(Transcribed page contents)
------------------------
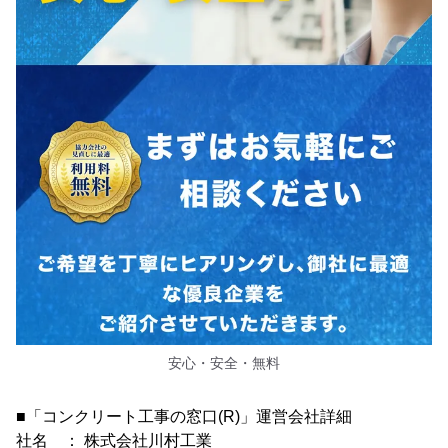
安心・安全・無料
■「コンクリート工事の窓口(R)」運営会社詳細
社名 ： 株式会社川村工業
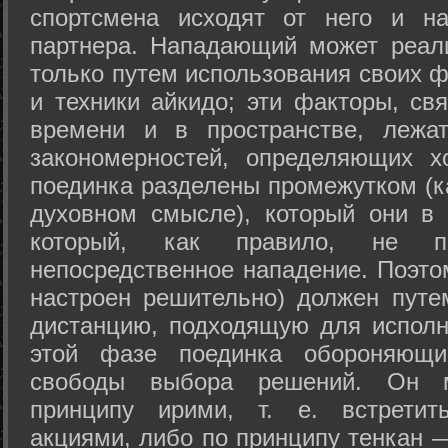
спортсмена исходят от него и на
партнера. Нападающий может реал
только путем использования своих 
и техники айкидо; эти факторы, св
времени и в пространстве, лежа
закономерностей, определяющих х
поединка разделены промежутком (ка
духовном смысле), который они в 
который, как правило, не по
непосредственное нападение. Поэто
настроен решительно) должен путе
дистанцию, подходящую для исполн
этой фазе поединка обороняющ
свободы выбора решений. Он м
принципу ирими, т. е. встретит
акциями, либо по принципу тенкан —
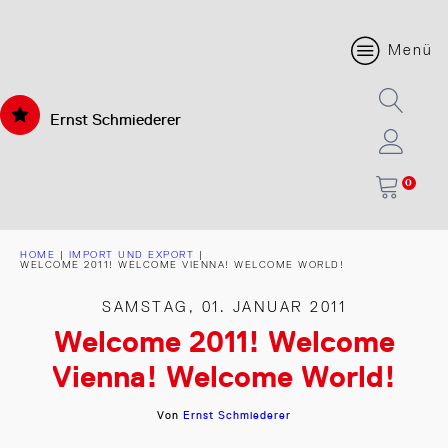
Menü
Ernst Schmiederer
0
HOME
|
IMPORT UND EXPORT
|
WELCOME 2011! WELCOME VIENNA! WELCOME WORLD!
SAMSTAG, 01. JANUAR 2011
Welcome 2011! Welcome
Vienna! Welcome World!
Von
Ernst Schmiederer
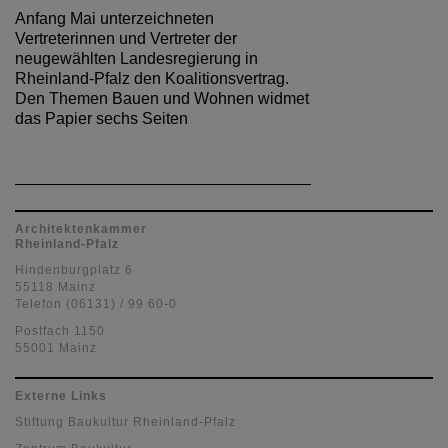
Anfang Mai unterzeichneten
Vertreterinnen und Vertreter der
neugewählten Landesregierung in
Rheinland-Pfalz den Koalitionsvertrag.
Den Themen Bauen und Wohnen widmet
das Papier sechs Seiten
Architektenkammer
Rheinland-Pfalz
Hindenburgplatz 6
55118 Mainz
Telefon (06131) / 99 60-0
Postfach 1150
55001 Mainz
Externe Links
Stiftung Baukultur Rheinland-Pfalz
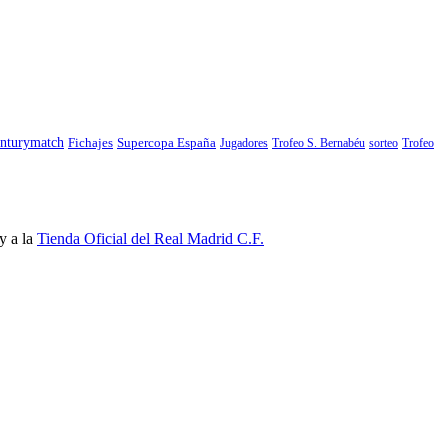
nturymatch
Fichajes
Supercopa España
Jugadores
Trofeo S. Bernabéu
sorteo
Trofeo
y a la
Tienda Oficial del Real Madrid C.F.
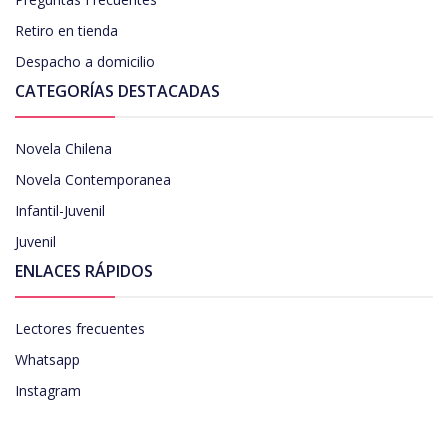
Retiro en tienda
Despacho a domicilio
CATEGORÍAS DESTACADAS
Novela Chilena
Novela Contemporanea
Infantil-Juvenil
Juvenil
ENLACES RÁPIDOS
Lectores frecuentes
Whatsapp
Instagram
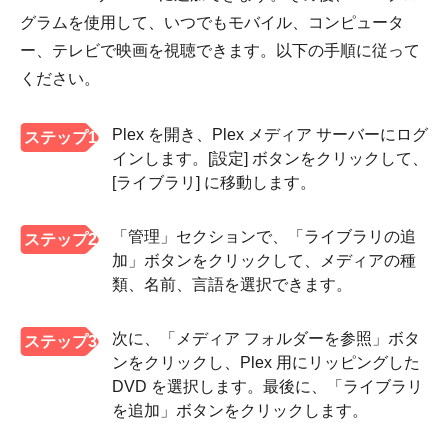
グラムを使用して、いつでもモバイル、コンピュータ
ー、テレビで映画を視聴できます。以下の手順に従って
ください。
Plex を開き、Plex メディア サーバーにログ
ステップ1
インします。[設定] ボタンをクリックして、
[ライブラリ] に移動します。
「管理」セクションで、「ライブラリの追
ステップ2
加」ボタンをクリックして、メディアの種
類、名前、言語を選択できます。
次に、「メディア フォルダーを参照」ボタ
ステップ3
ンをクリックし、Plex 用にリッピングした
DVD を選択します。最後に、「ライブラリ
を追加」ボタンをクリックします。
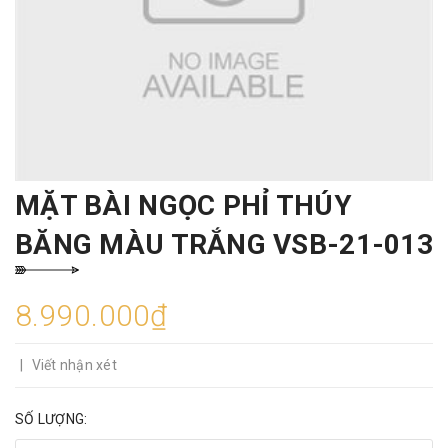
MẶT BÀI NGỌC PHỈ THÚY
BĂNG MÀU TRẮNG VSB-21-013
8.990.000₫
|
Viết nhận xét
SỐ LƯỢNG:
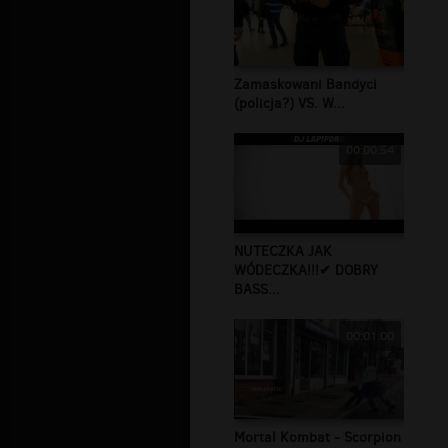
Zamaskowani Bandyci
(policja?) VS. W...
00:00:54
NUTECZKA JAK
WÓDECZKA!!!✔ DOBRY
BASS...
00:01:00
Mortal Kombat - Scorpion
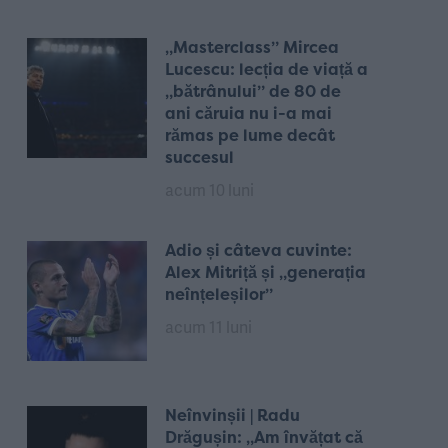
„Masterclass” Mircea
Lucescu: lecția de viață a
„bătrânului” de 80 de
ani căruia nu i-a mai
rămas pe lume decât
succesul
acum 10 luni
Adio și câteva cuvinte:
Alex Mitriță și „generația
neînțeleșilor”
acum 11 luni
Neînvinșii | Radu
Drăgușin: „Am învățat că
------------------------
Beginning with the line that contains "Adio și câteva", write out every line through the end of the entries above, exactly.

Answer space.
Adio și câteva cuvinte:
Alex Mitriță și „generația
neînțeleșilor”
acum 11 luni
Neînvinșii | Radu
Drăgușin: „Am învățat că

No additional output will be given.